● **What is expected**
In the records that follow, find the line with "情好，经理人员要肯定他的成绩，同时又要鼓励他百尺竿头、更"; from there, retype every line exactly through the line with "得到某种程度的满足，并引导下属积极地按组织所需要的方式行", which also belongs to the answer.

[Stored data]
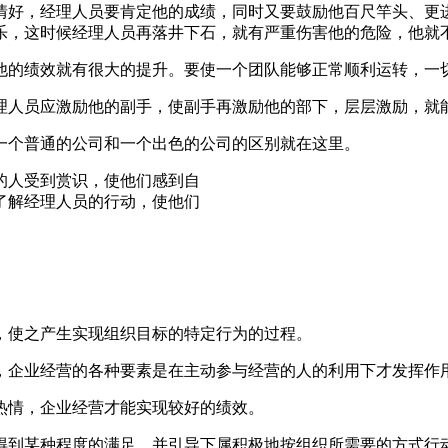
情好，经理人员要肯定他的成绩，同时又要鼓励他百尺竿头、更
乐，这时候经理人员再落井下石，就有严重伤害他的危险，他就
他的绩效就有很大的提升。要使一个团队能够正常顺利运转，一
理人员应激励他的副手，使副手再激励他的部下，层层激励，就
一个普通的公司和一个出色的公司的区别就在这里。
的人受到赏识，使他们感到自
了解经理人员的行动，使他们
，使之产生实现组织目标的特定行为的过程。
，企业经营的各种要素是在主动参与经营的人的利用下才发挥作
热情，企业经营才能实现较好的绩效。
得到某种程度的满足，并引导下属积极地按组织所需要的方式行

* * *

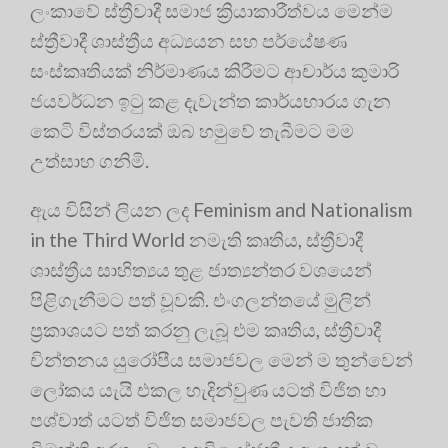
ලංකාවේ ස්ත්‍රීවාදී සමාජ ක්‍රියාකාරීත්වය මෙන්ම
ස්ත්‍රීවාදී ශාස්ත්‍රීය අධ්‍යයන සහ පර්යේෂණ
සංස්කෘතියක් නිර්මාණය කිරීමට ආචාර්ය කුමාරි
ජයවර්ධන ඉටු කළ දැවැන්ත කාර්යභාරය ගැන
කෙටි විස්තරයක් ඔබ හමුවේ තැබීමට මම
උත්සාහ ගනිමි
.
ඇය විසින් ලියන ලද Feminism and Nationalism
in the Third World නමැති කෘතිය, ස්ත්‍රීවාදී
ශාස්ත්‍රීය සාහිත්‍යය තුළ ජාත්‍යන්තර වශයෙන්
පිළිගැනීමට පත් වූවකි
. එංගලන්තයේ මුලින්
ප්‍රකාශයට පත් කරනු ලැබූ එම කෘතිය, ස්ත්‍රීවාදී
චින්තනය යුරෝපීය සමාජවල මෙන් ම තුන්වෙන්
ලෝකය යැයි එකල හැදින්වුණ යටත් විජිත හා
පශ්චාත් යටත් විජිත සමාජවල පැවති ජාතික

● **Output below**
情好，经理人员要肯定他的成绩，同时又要鼓励他百尺竿头、更
乐，这时候经理人员再落井下石，就有严重伤害他的危险，他就
他的绩效就有很大的提升。要使一个团队能够正常顺利运转，一
理人员应激励他的副手，使副手再激励他的部下，层层激励，就
一个普通的公司和一个出色的公司的区别就在这里。
的人受到赏识，使他们感到自
了解经理人员的行动，使他们
，使之产生实现组织目标的特定行为的过程。
，企业经营的各种要素是在主动参与经营的人的利用下才发挥作
热情，企业经营才能实现较好的绩效。
得到某种程度的满足，并引导下属积极地按组织所需要的方式行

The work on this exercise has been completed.